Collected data

++++++++++++++++++++

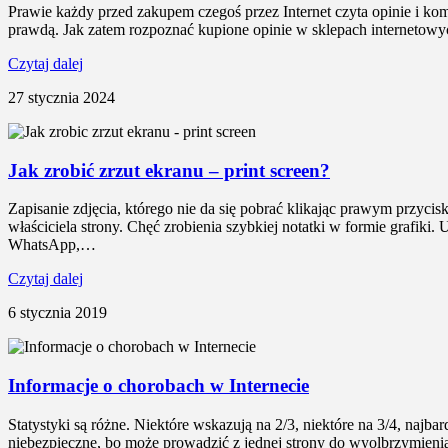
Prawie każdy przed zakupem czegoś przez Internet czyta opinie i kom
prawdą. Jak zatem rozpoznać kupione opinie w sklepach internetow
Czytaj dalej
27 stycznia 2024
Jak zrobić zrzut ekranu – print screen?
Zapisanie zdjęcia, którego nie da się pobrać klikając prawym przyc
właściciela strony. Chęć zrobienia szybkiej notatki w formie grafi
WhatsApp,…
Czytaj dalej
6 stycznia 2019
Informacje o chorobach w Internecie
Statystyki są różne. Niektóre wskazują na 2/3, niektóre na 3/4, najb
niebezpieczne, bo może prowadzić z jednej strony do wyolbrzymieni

++++++++++++++++++++

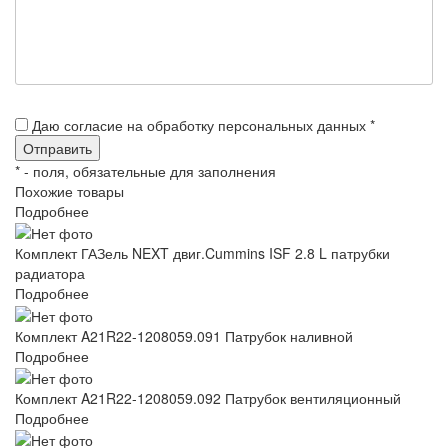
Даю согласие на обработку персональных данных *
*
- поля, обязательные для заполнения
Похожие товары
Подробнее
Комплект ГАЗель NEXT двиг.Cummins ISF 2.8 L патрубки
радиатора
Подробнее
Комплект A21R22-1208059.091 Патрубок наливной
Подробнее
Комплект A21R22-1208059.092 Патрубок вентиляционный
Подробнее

++++++++++++++++++++

What this task involves:
Report, from the entries above, each line where "Комплект" is found.

Answer below:
Комплект ГАЗель NEXT двиг.Cummins ISF 2.8 L патрубки
Комплект A21R22-1208059.091 Патрубок наливной
Комплект A21R22-1208059.092 Патрубок вентиляционный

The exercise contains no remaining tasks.